Wrestling with the issue of rights
Shirley Richards, GUEST COLUMNIST
As we commemorate International Human Rights Day on December 10, for those who are thinking about 'rights', the question must inevitably arise - from where do these rights originate? Are these rights granted by the United Nations or by a group of scholars, or by the State itself?
These were some of the questions with which Charles Malik, a framer of the Universal Declaration on Human Rights (UDHR), wrestled. "At the base of every debate and every decision [concerning the UDHR] ... is the question of the nature and origin of these rights. ... Are they conferred upon him by the State, or by society, or by the United Nations?

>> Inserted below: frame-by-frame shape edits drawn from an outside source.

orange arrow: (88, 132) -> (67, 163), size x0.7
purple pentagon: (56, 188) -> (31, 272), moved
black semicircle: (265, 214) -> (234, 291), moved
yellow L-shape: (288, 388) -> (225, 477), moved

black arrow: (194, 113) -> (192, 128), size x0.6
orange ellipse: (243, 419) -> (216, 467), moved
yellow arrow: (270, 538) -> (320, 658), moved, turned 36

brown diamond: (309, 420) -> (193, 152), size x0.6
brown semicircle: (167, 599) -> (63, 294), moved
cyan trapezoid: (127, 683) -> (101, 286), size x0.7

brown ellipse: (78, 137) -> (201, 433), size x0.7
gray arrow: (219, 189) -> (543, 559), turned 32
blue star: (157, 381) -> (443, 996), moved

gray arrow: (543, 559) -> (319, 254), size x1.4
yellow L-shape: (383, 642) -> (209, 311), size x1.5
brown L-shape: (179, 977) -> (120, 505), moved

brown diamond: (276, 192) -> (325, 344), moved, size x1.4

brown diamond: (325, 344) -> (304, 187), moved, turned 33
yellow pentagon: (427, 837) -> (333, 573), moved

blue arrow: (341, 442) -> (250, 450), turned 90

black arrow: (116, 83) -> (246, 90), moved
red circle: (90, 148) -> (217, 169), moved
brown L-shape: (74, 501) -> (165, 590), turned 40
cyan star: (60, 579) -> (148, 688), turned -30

Or do they belong to his nature so that apart from them he simply ceases to be man?" (Charles Malik, June 16, 1948).
When the Americans declared their Independence in 1776, they seemed to have no problem with their understanding of the source of rights. "We hold these truths to be self-evident, that all men are created equal, that they are endowed by their Creator with certain inalienable Rights, that among these are Life, Liberty and the Pursuit of Happiness." (Emphasis mine)
This idea of there being a transcendent nature to 'rights'' and to law, generally, was what assisted the judges at the Nuremberg trial. The judges were forced to find a law above the law when they were faced with the defence that the atrocities committed had been legitimised by the State. Thus Robert H. Jackson, American chief prosecutor and associate justice of US Supreme Court, is reported to have reasoned as follows:
"The last stand of those implicated was not that the evidence failed to convict of the acts, but that the law had failed to make the acts crimes ... . Common law depends less on what is commanded by authority and more on what is indicated by reason. The judge ... applies what has sometimes been called a natural law that binds each man to refrain from acts so inherently wrong and injurious to others that he must know they will be treated as criminal."

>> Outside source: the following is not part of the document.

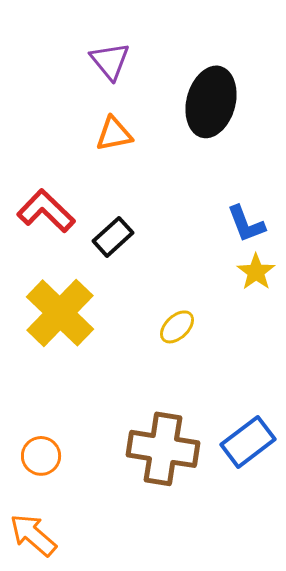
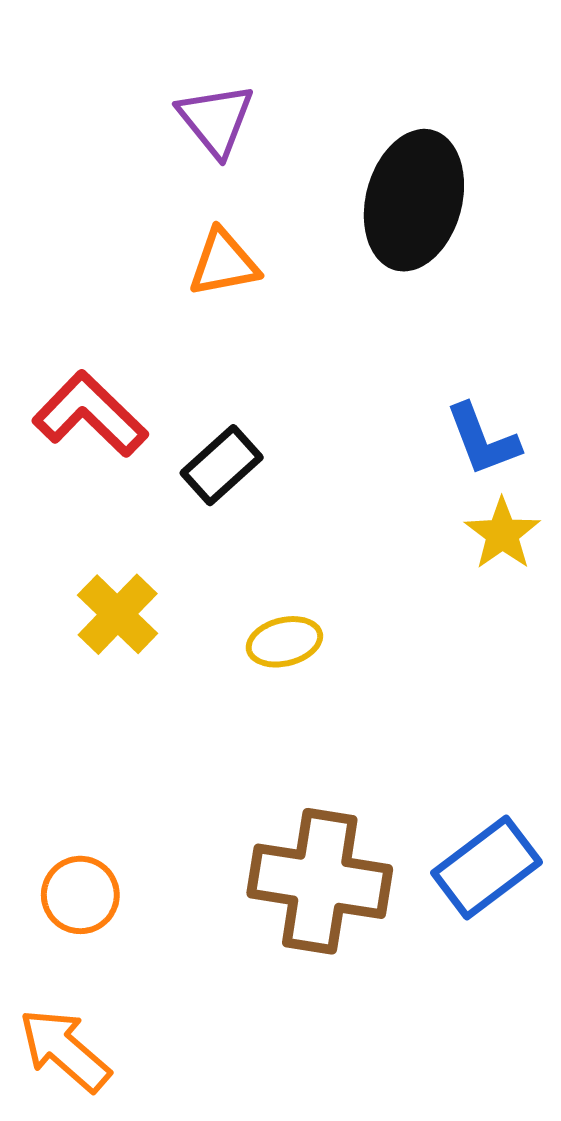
yellow cross: (60, 313) -> (118, 614), size x0.6
yellow ellipse: (177, 327) -> (284, 642), moved, turned 30

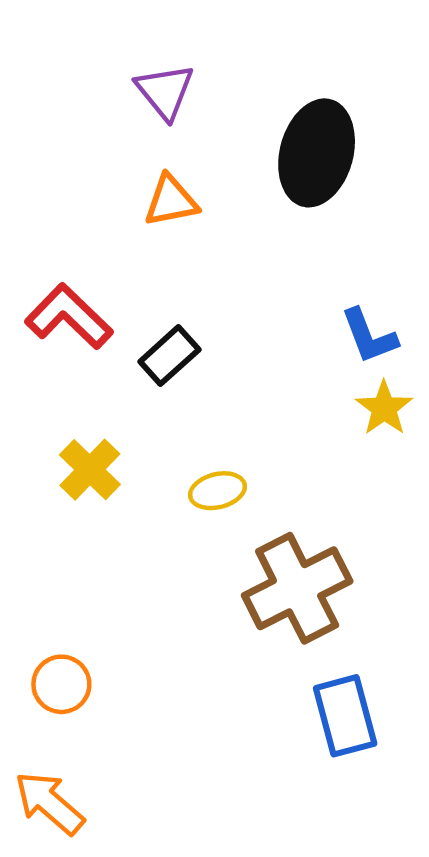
blue rectangle: (487, 868) -> (345, 716), moved, turned -68
brown cross: (320, 881) -> (297, 588), moved, turned -36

Martin Luther King, while in a Birmingham City jail in 1963, thinking about the nature of law, wrote a very instructive piece:
"A just law is a man-made code that squares with the moral law, or the law of God. An unjust law is a code that is out of harmony with the moral law. ... An unjust law is a human law that is not rooted in eternal and natural law. Any law that uplifts human personality is just. Any law that degrades human personality is unjust ... . An unjust law is a code that a numerical or power majority group compels a minority group to obey but does not make binding on itself ... . A just law is a code that a majority compels a minority to follow and that it is willing to follow itself."
One of the privileges of being human is that we are able to use our freedom to promulgate laws. The question which is always worthy of consideration when promulgating laws is how one balances the rights of an individual with the duties and obligations owed to a society?
In the past, it was thought that one of the primary duties of human society was the defence of human life. Thus, laws were passed in the interest of the 'common good', meaning that good which is common to all. The question which is implicit in the concept of the common good is: What laws and policies best promote human flourishing? Sadly, many scholars no longer operate on that basis.
What now prevails is the premise that each person is his own 'ultimate evaluative authority'. Each person is his own 'god'. In this framework, 'rights' are seen as an end to themselves. The story of the man and his son who ended up carrying their donkey comes to mind.
The late Professor Ralph Carnegie, in giving his minority report in the matter of the liberalisation of the abortion laws in Barbados in 1978, bemoaned the placing of "freedom to do what is convenient'' above the value of respect for human life. It appears that as part of this "freedom to do what is convenient" is the 'right to destroy'. This 'right' allows individuals to destroy unborn babies, to engage in hitherto unspeakable sexual practices, and to even destroy one's own life, all without regard for the common good!
If one has the right to destroy the life of the unborn, why shouldn't that right operate after birth? Who gives the State authority to limit my "freedom to do what is convenient"? Who gives the State authority to limit one's sexual choices to adults only? Why shouldn't a child have the right to participate in sexual activity? Is there then also a place for mooring human rights in natural law, that law that is above the law, those principles which "we cannot not know", lest the doctrine of human rights itself also become twisted and perverted?
These are questions Jamaica must wrestle with.